### What you will do
Which lines of the entries below contain the string "файлов"? Copy each one.
Segment Open
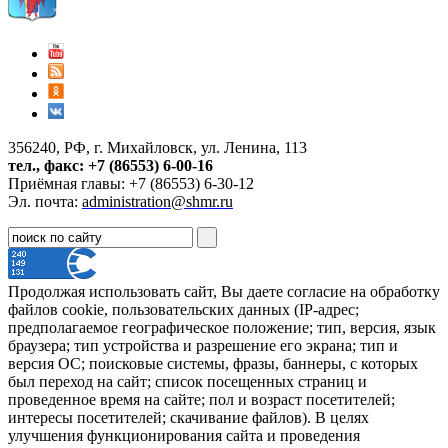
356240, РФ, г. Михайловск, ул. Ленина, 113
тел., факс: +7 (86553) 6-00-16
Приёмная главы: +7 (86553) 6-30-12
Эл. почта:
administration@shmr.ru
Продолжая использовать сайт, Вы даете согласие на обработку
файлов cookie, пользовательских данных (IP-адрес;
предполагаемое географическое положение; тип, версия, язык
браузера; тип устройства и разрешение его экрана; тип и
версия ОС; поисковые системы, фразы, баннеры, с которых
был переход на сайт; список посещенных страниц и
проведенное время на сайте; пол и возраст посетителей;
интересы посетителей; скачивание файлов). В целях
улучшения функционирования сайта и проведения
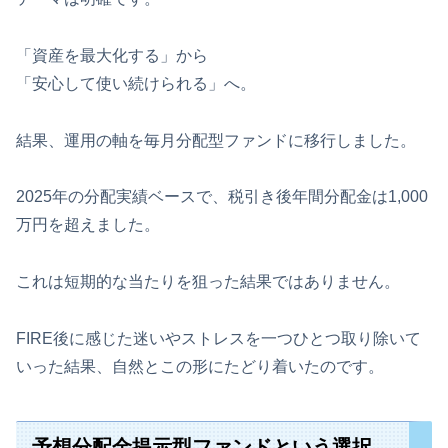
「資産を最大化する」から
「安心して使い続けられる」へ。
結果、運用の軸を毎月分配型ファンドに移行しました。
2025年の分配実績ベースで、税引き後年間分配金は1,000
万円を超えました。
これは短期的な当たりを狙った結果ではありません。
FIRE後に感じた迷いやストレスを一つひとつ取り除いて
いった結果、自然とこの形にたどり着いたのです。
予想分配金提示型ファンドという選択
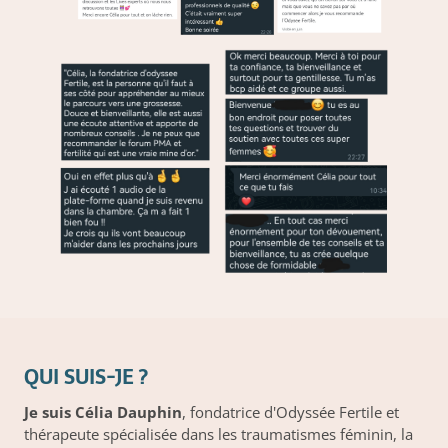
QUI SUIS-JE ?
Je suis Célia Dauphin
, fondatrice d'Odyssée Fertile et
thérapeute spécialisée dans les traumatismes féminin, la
Segment Closed
### The completed task
файлов cookie, пользовательских данных (IP-адрес;
интересы посетителей; скачивание файлов). В целях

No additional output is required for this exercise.